Examining UW-Madison campus sustainability

Monday, October 13, 2008

From an article by Logan Jaffe in The Badger Herald:

James Pawley is unimpressed with University of Wisconsin’s sustainability efforts. A UW zoology professor, he teaches a course called “Responding to Global Warming,” one of his many efforts to keep students active in going green.

“We have not brought glory to ourselves,” Pawley said. “In fact, it is miserable and appalling. Our entire sustainability system must be reevaluated.”

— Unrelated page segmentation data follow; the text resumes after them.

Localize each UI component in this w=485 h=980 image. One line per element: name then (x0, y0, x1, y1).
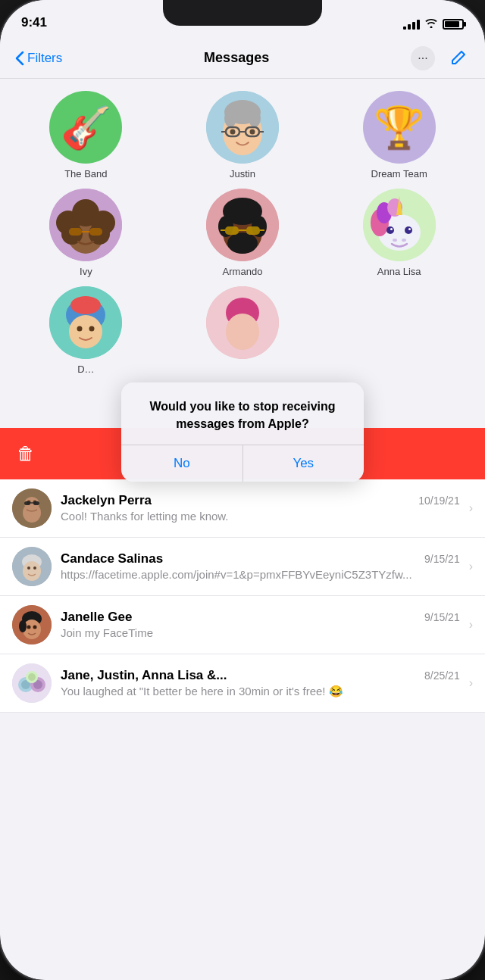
pinned-avatar-annalisa (363, 189, 436, 261)
svg-point-48 (402, 239, 406, 242)
pinned-contacts-row2: Ivy (0, 186, 485, 283)
pinned-avatar-partial (49, 286, 122, 359)
message-time-candace: 9/15/21 (424, 553, 460, 565)
svg-point-47 (393, 239, 397, 242)
message-header-janelle: Janelle Gee 9/15/21 (61, 610, 460, 625)
more-button[interactable]: ··· (411, 46, 435, 70)
pinned-contact-band[interactable]: 🎸 The Band (8, 91, 164, 179)
pinned-name-partial: D… (77, 364, 94, 375)
pinned-avatar-armando (206, 189, 279, 261)
svg-rect-63 (24, 501, 30, 505)
pinned-contact-annalisa[interactable]: Anna Lisa (321, 189, 477, 277)
svg-point-51 (70, 296, 101, 314)
svg-point-83 (28, 673, 36, 681)
message-header-candace: Candace Salinas 9/15/21 (61, 551, 460, 566)
svg-point-46 (408, 228, 411, 230)
svg-rect-23 (89, 228, 102, 236)
notch (163, 0, 322, 26)
svg-point-57 (226, 314, 259, 350)
message-preview-janelle: Join my FaceTime (61, 626, 153, 639)
jackelyn-avatar-img (12, 488, 52, 528)
avatar-janelle (12, 605, 52, 644)
avatar-jackelyn (12, 488, 52, 528)
svg-point-11 (249, 130, 255, 135)
status-icons (403, 17, 464, 32)
message-content-janelle: Janelle Gee 9/15/21 Join my FaceTime (61, 610, 460, 640)
svg-rect-64 (33, 501, 39, 505)
message-header-jackelyn: Jackelyn Perra 10/19/21 (61, 493, 460, 508)
message-time-jackelyn: 10/19/21 (418, 495, 460, 507)
ellipsis-icon: ··· (418, 51, 427, 65)
nav-actions: ··· (411, 46, 470, 70)
armando-memoji (206, 189, 279, 261)
alert-area: Would you like to stop receiving message… (0, 428, 485, 479)
message-time-group: 8/25/21 (424, 669, 460, 682)
alert-yes-button[interactable]: Yes (243, 445, 365, 482)
justin-memoji (206, 91, 279, 164)
pinned-avatar-ivy (49, 189, 122, 261)
svg-point-43 (386, 226, 394, 234)
signal-bars-icon (403, 19, 420, 30)
pinned-name-ivy: Ivy (80, 266, 92, 277)
message-content-group: Jane, Justin, Anna Lisa &... 8/25/21 You… (61, 668, 460, 698)
back-label: Filters (27, 51, 62, 66)
battery-icon (443, 19, 464, 30)
message-header-group: Jane, Justin, Anna Lisa &... 8/25/21 (61, 668, 460, 683)
svg-point-70 (33, 566, 36, 570)
pinned-contact-partial-right (321, 286, 477, 375)
pinned-contact-partial-left[interactable]: D… (8, 286, 164, 375)
pinned-name-band: The Band (64, 168, 107, 179)
pinned-avatar-justin (206, 91, 279, 164)
back-button[interactable]: Filters (15, 51, 62, 66)
phone-screen: 9:41 (0, 0, 485, 980)
message-row-group[interactable]: Jane, Justin, Anna Lisa &... 8/25/21 You… (0, 654, 485, 713)
svg-rect-33 (246, 226, 260, 235)
svg-rect-22 (69, 228, 82, 236)
alert-no-button[interactable]: No (121, 445, 243, 482)
svg-point-74 (19, 620, 27, 632)
partial-center-memoji (206, 286, 279, 359)
pinned-contact-ivy[interactable]: Ivy (8, 189, 164, 277)
pinned-avatar-dreamteam: 🏆 (363, 91, 436, 164)
chevron-icon-jackelyn: › (469, 501, 473, 515)
status-time: 9:41 (21, 15, 47, 32)
compose-icon (449, 50, 466, 67)
trash-icon: 🗑 (17, 443, 35, 464)
phone-frame: 9:41 (0, 0, 485, 980)
pinned-contact-justin[interactable]: Justin (164, 91, 321, 179)
message-preview-jackelyn: Cool! Thanks for letting me know. (61, 510, 229, 523)
message-row-jackelyn[interactable]: Jackelyn Perra 10/19/21 Cool! Thanks for… (0, 479, 485, 538)
message-name-candace: Candace Salinas (61, 551, 163, 566)
chevron-icon-janelle: › (469, 618, 473, 632)
message-row-janelle[interactable]: Janelle Gee 9/15/21 Join my FaceTime › (0, 596, 485, 654)
svg-rect-32 (225, 226, 239, 235)
janelle-avatar-img (12, 605, 52, 644)
message-content-candace: Candace Salinas 9/15/21 https://facetime… (61, 551, 460, 582)
alert-title: Would you like to stop receiving message… (149, 400, 335, 430)
chevron-icon-group: › (469, 676, 473, 690)
partial-memoji (49, 286, 122, 359)
pinned-contacts-row1: 🎸 The Band (0, 79, 485, 186)
pinned-avatar-band: 🎸 (49, 91, 122, 164)
message-preview-candace: https://facetime.apple.com/join#v=1&p=pm… (61, 568, 412, 581)
group-avatar-img (12, 663, 52, 703)
message-time-janelle: 9/15/21 (424, 611, 460, 623)
svg-point-10 (230, 130, 235, 135)
pinned-contact-dreamteam[interactable]: 🏆 Dream Team (321, 91, 477, 179)
message-row-candace[interactable]: Candace Salinas 9/15/21 https://facetime… (0, 538, 485, 596)
candace-avatar-img (12, 547, 52, 586)
annalisa-memoji (363, 189, 436, 261)
svg-point-44 (405, 226, 412, 234)
pinned-name-dreamteam: Dream Team (371, 168, 427, 179)
message-content-jackelyn: Jackelyn Perra 10/19/21 Cool! Thanks for… (61, 493, 460, 523)
alert-body: Would you like to stop receiving message… (121, 382, 364, 445)
svg-point-69 (27, 566, 30, 570)
svg-point-4 (249, 109, 261, 127)
nav-bar: Filters Messages ··· (0, 38, 485, 79)
svg-point-3 (224, 109, 236, 127)
pinned-name-justin: Justin (230, 168, 255, 179)
compose-button[interactable] (446, 46, 470, 70)
svg-point-76 (33, 626, 37, 629)
pinned-contact-armando[interactable]: Armando (164, 189, 321, 277)
message-name-jackelyn: Jackelyn Perra (61, 493, 152, 508)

Pawley may be onto something. Based on a recent study by the National Wildlife Federation, UW only received an exemplary rating in green landscaping, one of the survey’s 18 categories. Other categories included conservation, renewable energy sources and recycling — none of which UW ranked highly in.

Inefficient Labs

“We’re a research university, and that by itself causes the buildings to consume more energy than other classrooms,” said Faramarz Vakili, president of We Conserve — an environmental organization working to reduce carbon emissions by 20 percent by 2010. According to a We Conserve report, electricity accounts for 46 percent of UW’s total energy costs, with more than half that amount used in research laboratories. Pawley said this is largely due to fume hoods and fans, which blow out hot air from inside the lab. This requires new air to be pumped back into the room and reheated.

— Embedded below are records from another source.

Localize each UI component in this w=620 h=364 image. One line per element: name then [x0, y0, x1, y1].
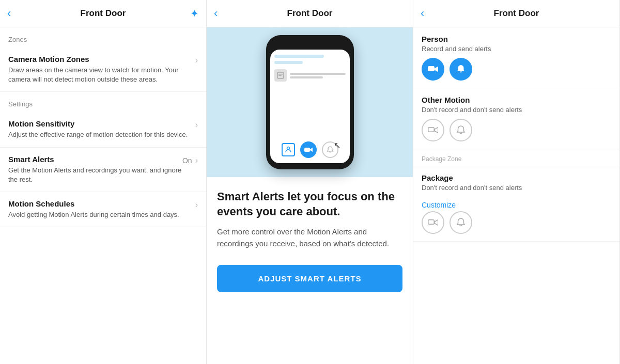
other-motion-alert-item: Other Motion Don't record and don't send… [413, 88, 619, 149]
person-title: Person [422, 35, 611, 43]
phone-bottom-row: ↖ [274, 138, 346, 158]
motion-schedules-title: Motion Schedules [8, 199, 195, 208]
camera-motion-zones-title: Camera Motion Zones [8, 55, 195, 64]
package-buttons [422, 211, 611, 234]
left-panel: ‹ Front Door ✦ Zones Camera Motion Zones… [0, 0, 207, 364]
smart-alerts-desc: Get the Motion Alerts and recordings you… [8, 166, 182, 184]
package-desc: Don't record and don't send alerts [422, 184, 611, 192]
right-back-button[interactable]: ‹ [421, 7, 424, 20]
other-motion-buttons [422, 119, 611, 141]
svg-point-3 [287, 147, 289, 150]
package-record-button[interactable] [422, 211, 444, 234]
phone-camera-btn [300, 141, 317, 158]
right-header: ‹ Front Door [413, 0, 619, 27]
camera-motion-zones-desc: Draw areas on the camera view to watch f… [8, 66, 195, 84]
motion-sensitivity-desc: Adjust the effective range of motion det… [8, 130, 195, 139]
package-title: Package [422, 173, 611, 182]
chevron-icon: › [195, 120, 198, 130]
right-panel-title: Front Door [494, 8, 539, 19]
phone-content-row [274, 69, 346, 82]
left-back-button[interactable]: ‹ [7, 7, 11, 20]
person-alert-item: Person Record and send alerts [413, 27, 619, 88]
motion-schedules-item[interactable]: Motion Schedules Avoid getting Motion Al… [0, 192, 206, 227]
person-alert-button[interactable] [450, 58, 472, 81]
svg-rect-4 [304, 148, 310, 152]
motion-sensitivity-title: Motion Sensitivity [8, 119, 195, 128]
person-detect-icon [282, 143, 295, 156]
chevron-icon: › [195, 200, 198, 210]
person-buttons [422, 58, 611, 81]
smart-alerts-desc: Get more control over the Motion Alerts … [217, 226, 402, 249]
middle-back-button[interactable]: ‹ [214, 7, 218, 20]
left-panel-title: Front Door [81, 8, 126, 19]
smart-alerts-item[interactable]: Smart Alerts Get the Motion Alerts and r… [0, 148, 206, 192]
middle-header: ‹ Front Door [207, 0, 413, 27]
chevron-icon: › [195, 156, 198, 165]
phone-bar-2 [274, 61, 303, 64]
camera-motion-zones-item[interactable]: Camera Motion Zones Draw areas on the ca… [0, 48, 206, 92]
package-alert-item: Package Don't record and don't send aler… [413, 166, 619, 242]
other-motion-desc: Don't record and don't send alerts [422, 106, 611, 114]
svg-rect-6 [428, 128, 435, 132]
phone-mockup: ↖ [266, 35, 354, 169]
person-desc: Record and send alerts [422, 45, 611, 53]
middle-content: Smart Alerts let you focus on the events… [207, 177, 413, 305]
package-alert-button[interactable] [450, 211, 472, 234]
motion-schedules-desc: Avoid getting Motion Alerts during certa… [8, 210, 195, 219]
left-content: Zones Camera Motion Zones Draw areas on … [0, 27, 206, 227]
other-motion-record-button[interactable] [422, 119, 444, 141]
adjust-smart-alerts-button[interactable]: ADJUST SMART ALERTS [217, 265, 402, 292]
other-motion-alert-button[interactable] [450, 119, 472, 141]
chevron-icon: › [195, 56, 198, 65]
person-record-button[interactable] [422, 58, 444, 81]
smart-alerts-title: Smart Alerts [8, 155, 182, 164]
middle-panel-title: Front Door [287, 8, 333, 19]
middle-panel: ‹ Front Door [207, 0, 413, 364]
section-label-zones: Zones [0, 27, 206, 48]
section-label-settings: Settings [0, 92, 206, 112]
phone-bar-1 [274, 55, 324, 58]
svg-rect-7 [428, 220, 435, 225]
phone-lines [290, 73, 346, 78]
smart-alerts-badge: On [182, 156, 192, 165]
package-zone-label: Package Zone [413, 149, 619, 166]
phone-illustration: ↖ [207, 27, 413, 177]
cursor-arrow: ↖ [334, 140, 340, 150]
phone-screen: ↖ [270, 50, 350, 163]
svg-rect-5 [428, 66, 435, 71]
phone-list-icon [274, 69, 287, 82]
other-motion-title: Other Motion [422, 96, 611, 104]
right-panel: ‹ Front Door Person Record and send aler… [413, 0, 620, 364]
left-header: ‹ Front Door ✦ [0, 0, 206, 27]
magic-icon[interactable]: ✦ [190, 7, 199, 20]
customize-link[interactable]: Customize [422, 197, 611, 211]
phone-notch [297, 41, 323, 46]
motion-sensitivity-item[interactable]: Motion Sensitivity Adjust the effective … [0, 112, 206, 147]
smart-alerts-heading: Smart Alerts let you focus on the events… [217, 189, 402, 219]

There are a total of 3,600 fans on campus, each at 26,000 horsepower, equaling about 6,500 Prius engines.

“Potential for huge savings exist, but we bring in over nine million cubic feet of air to these buildings, and we are trying to use that as efficiently as possible,” Vakili said.

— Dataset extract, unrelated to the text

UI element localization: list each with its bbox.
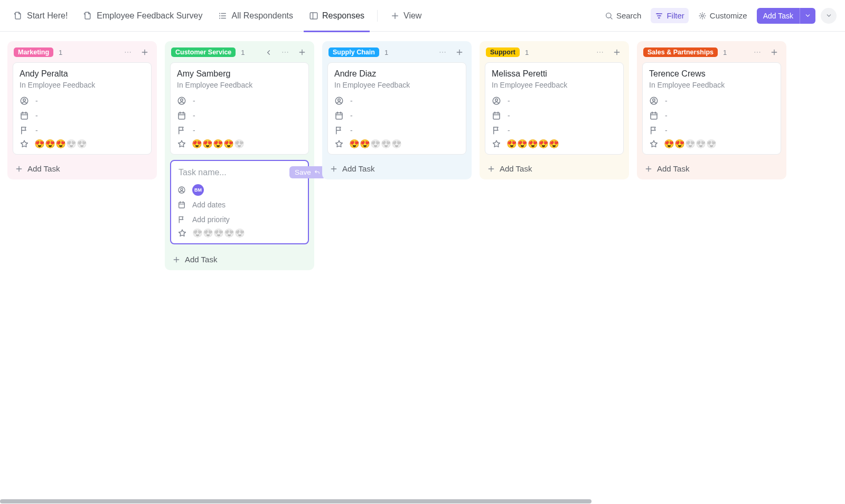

Pawley said these fume hoods are not designed to turn off. While We Conserve recently began to reduce fan sizes, Pawley offers his own solutions: turn the fans off when not in use and install heat exchangers so the air blown out can reheat the air being sucked in.

“Places like College Library are packed all the time, so it needs to keep up and running,” said Tony Uhl, chair of the Wisconsin Student Public Interest Research Group. “If there’s a lab not running after 5 p.m., what’s the point of keeping everything on?”